As New Jersey voters went to the polls on Election Day, there were those who questioned whether the race at the top of the ticket could even be considered a “race.” The gubernatorial contest, which ordinarily would be replete with intrigue and suspense, was totally devoid of any drama. The race for governor was, for all intents and purposes, over before it even began.
Riding a wave of popularity that propelled him to rock-star-like status, Governor Chris Christie garnered 60% of the vote and easily cruised to a 22-point victory over Democratic State Senator Barbara Buono.
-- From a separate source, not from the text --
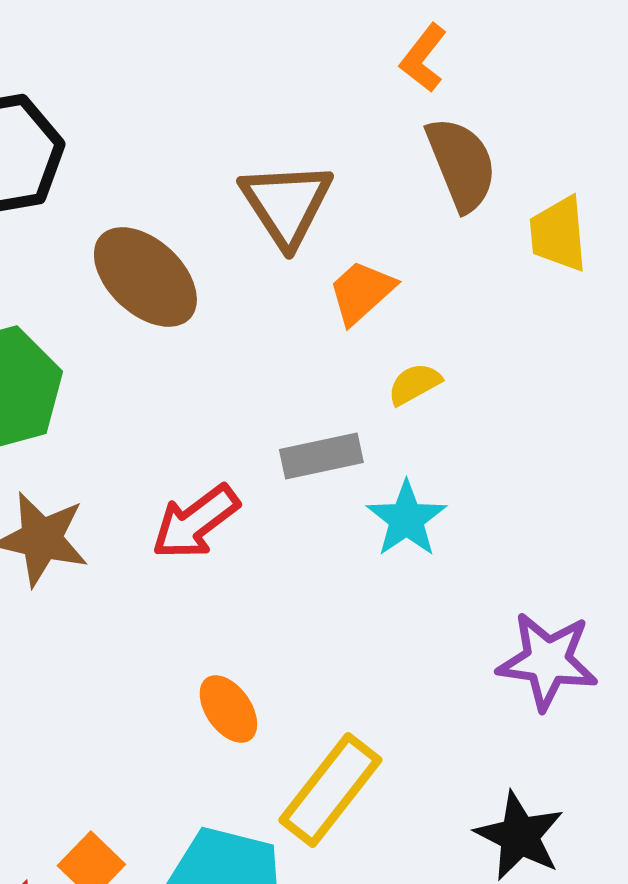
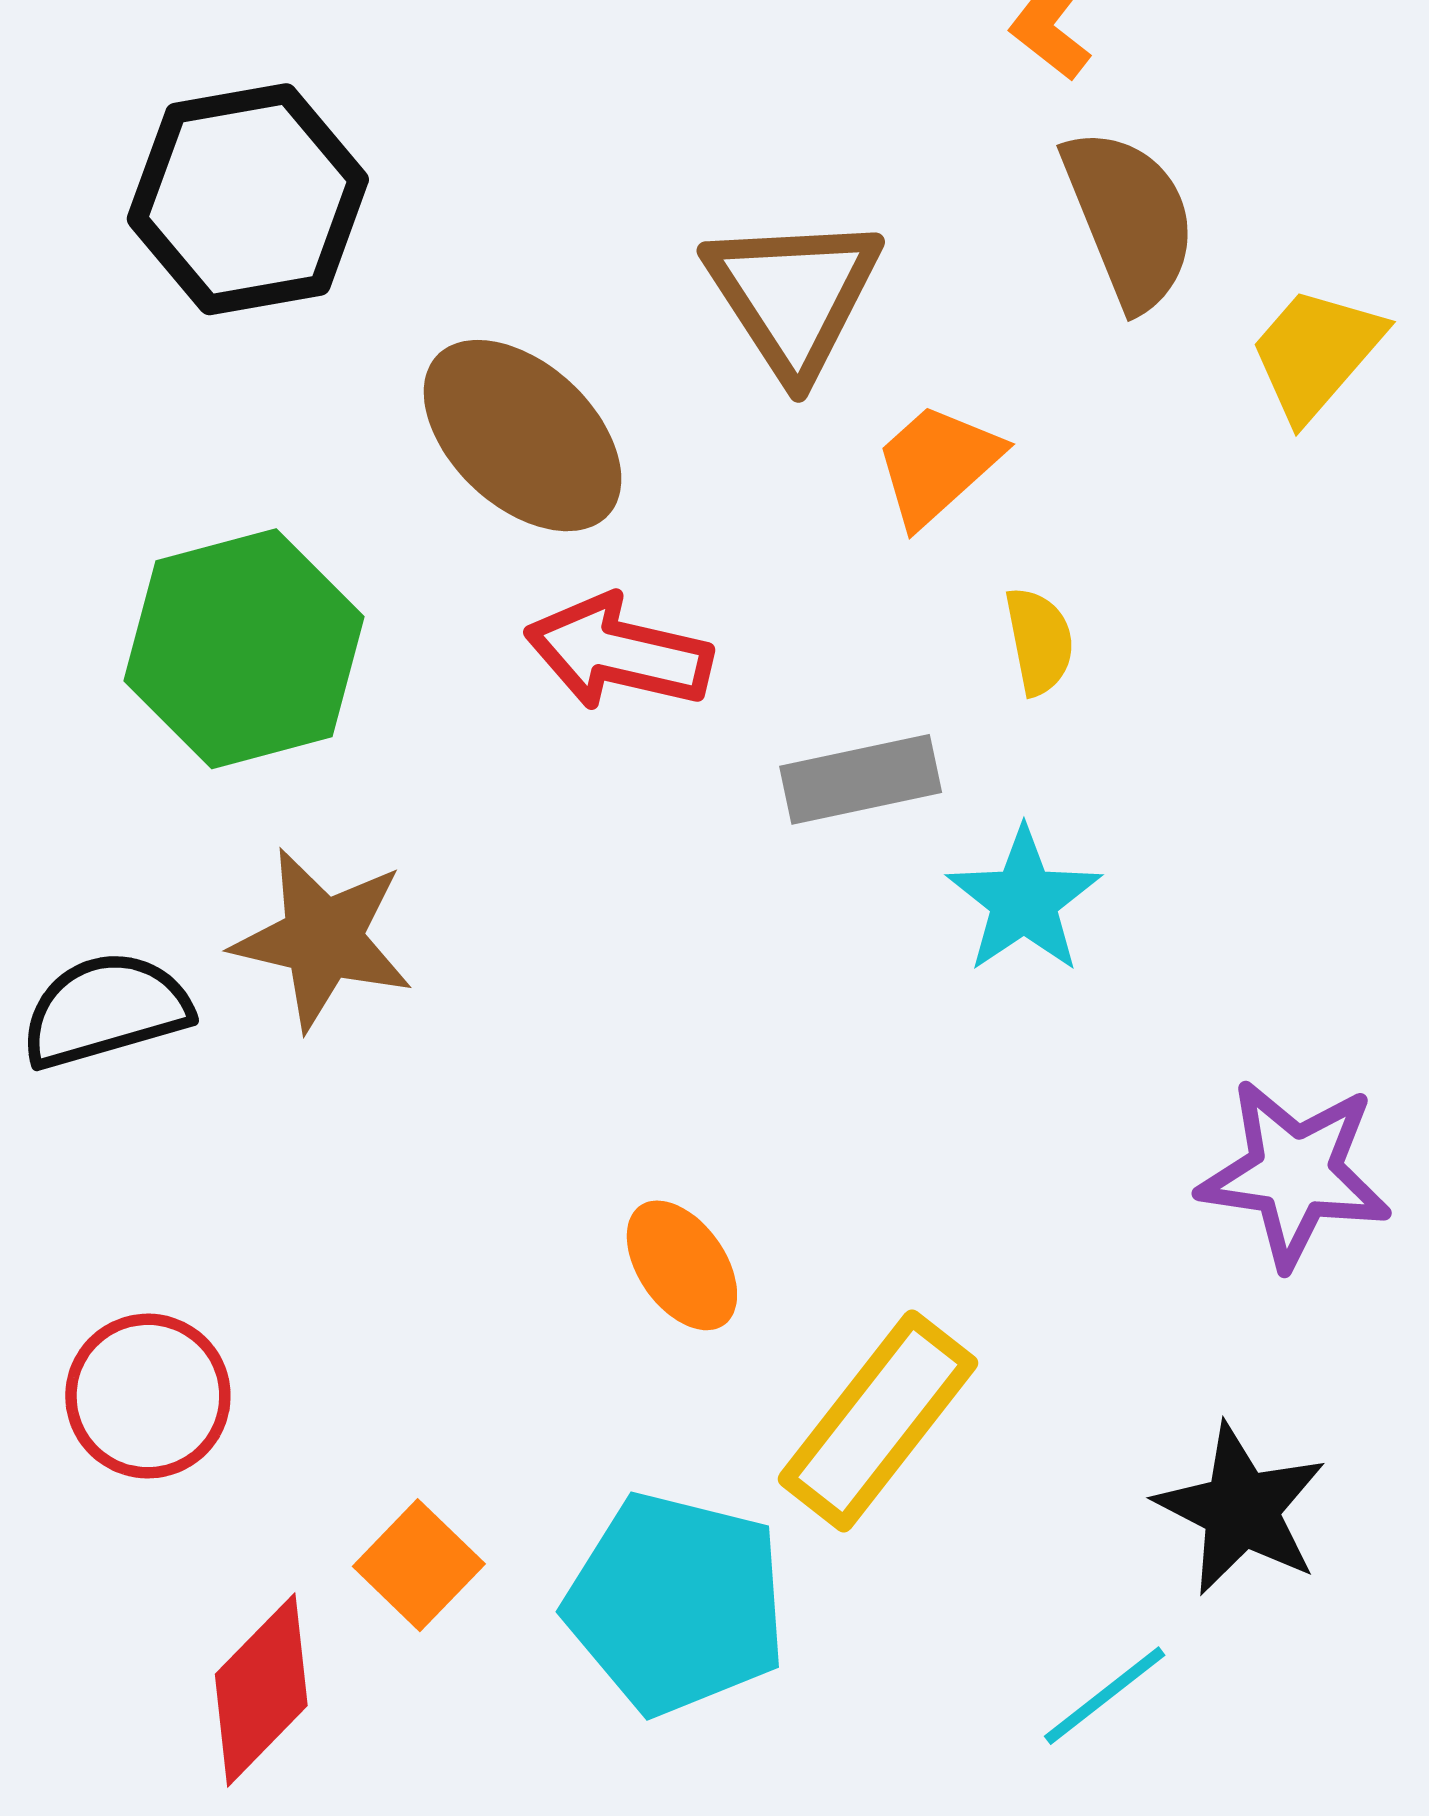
yellow trapezoid: (558, 234) -> (1316, 353), turned 46
yellow semicircle: (414, 384) -> (1039, 641), turned 108
red arrow: (195, 522) -> (619, 653), moved, turned 50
In doing so, Christie became the first Republican in New Jersey in 25years to get over 50% of the vote in a statewide election.
As for Barbara Buono, she found herself in the unenviable position of being in a political Catch-22. She had virtually no name recognition and therefore had difficulty raising money, yet without adequate funds she was unable to boost her profile statewide.
What makes Governor Christie’s colossal win so remarkable is that he achieved this historic feat in a state where registered Democrats outnumber Republican voters by a whopping 700,000. Despite the enrollment advantage that Democrats have in this overwhelmingly “blue state,” Christie scored an easy victory.
In retrospect, it appears that Christie fared extremely well among voting groups that tend to favor Democratic candidates, rather than Republicans.
According to the exit polls, 57% of women voted for Christie, versus just 41% for Buono; 21% of African-Americans, a group that traditionally favors Democrats, cast their ballots for Christie, a noteworthy number considering that when he ran in 2009, only 9 % of African-American voters supported him, and in an extraordinary show of support from Hispanic voters, who typically vote Democratic, Christie got an astounding 50% of the vote. Christie also did extremely well among independent and moderate voters, union members, and young voters. Even 33% of Democratic voters cast their ballots for the Republican governor.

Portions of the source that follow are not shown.